===== Recorded information =====
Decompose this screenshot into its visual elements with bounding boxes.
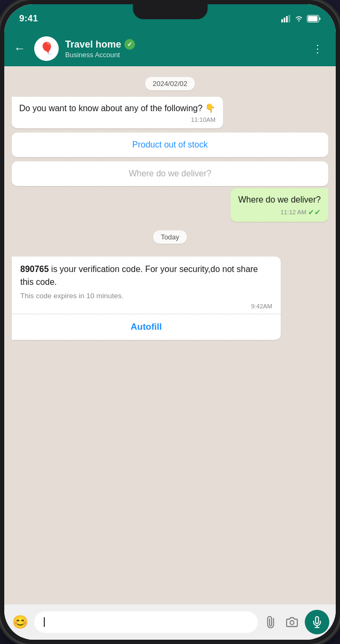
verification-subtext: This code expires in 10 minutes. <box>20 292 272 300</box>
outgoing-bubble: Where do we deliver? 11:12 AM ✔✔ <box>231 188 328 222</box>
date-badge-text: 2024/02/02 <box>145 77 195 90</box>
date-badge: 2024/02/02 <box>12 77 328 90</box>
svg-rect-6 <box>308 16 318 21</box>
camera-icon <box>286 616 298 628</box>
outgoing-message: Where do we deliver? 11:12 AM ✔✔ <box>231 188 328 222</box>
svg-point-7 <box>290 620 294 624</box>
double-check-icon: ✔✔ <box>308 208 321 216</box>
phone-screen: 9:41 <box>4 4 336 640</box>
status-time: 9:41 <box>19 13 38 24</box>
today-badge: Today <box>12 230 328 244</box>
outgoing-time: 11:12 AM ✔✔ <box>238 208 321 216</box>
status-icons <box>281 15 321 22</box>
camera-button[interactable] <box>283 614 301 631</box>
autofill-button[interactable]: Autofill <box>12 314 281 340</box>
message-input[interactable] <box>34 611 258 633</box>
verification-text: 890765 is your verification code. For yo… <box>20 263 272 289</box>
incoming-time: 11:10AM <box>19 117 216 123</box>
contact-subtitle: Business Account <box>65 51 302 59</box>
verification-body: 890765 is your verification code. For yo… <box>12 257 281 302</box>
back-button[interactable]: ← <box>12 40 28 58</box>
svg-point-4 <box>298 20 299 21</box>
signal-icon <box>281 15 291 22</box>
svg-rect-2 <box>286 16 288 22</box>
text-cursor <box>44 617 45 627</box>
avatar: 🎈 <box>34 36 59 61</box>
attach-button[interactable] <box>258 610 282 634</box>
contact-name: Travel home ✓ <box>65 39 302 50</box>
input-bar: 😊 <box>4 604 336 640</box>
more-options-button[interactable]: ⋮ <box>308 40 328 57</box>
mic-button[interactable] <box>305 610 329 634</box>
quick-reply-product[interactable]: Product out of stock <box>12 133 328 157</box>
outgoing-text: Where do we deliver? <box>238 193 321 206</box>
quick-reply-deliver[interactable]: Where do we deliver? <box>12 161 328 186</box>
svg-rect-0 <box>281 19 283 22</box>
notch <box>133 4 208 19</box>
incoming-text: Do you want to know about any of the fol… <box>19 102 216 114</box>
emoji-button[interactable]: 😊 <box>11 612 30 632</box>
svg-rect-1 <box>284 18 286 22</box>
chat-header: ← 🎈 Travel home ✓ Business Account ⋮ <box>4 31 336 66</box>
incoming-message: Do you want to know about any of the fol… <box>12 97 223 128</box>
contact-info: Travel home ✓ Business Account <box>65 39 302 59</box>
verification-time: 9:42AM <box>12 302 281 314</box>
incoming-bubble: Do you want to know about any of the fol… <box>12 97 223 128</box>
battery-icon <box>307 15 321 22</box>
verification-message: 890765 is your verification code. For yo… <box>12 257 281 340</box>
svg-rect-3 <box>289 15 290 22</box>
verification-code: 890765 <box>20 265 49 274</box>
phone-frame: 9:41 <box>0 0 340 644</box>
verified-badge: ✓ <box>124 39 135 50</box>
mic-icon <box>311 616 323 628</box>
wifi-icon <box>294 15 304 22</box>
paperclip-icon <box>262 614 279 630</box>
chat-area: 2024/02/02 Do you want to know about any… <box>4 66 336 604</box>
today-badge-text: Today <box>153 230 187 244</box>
=====
Task directions.
Locate all lines in the listing above with the word "home". Copy them.

Solved exercise.
contact-name: Travel home ✓ <box>65 39 302 50</box>
chat-header: ← 🎈 Travel home ✓ Business Account ⋮ <box>4 31 336 66</box>
contact-info: Travel home ✓ Business Account <box>65 39 302 59</box>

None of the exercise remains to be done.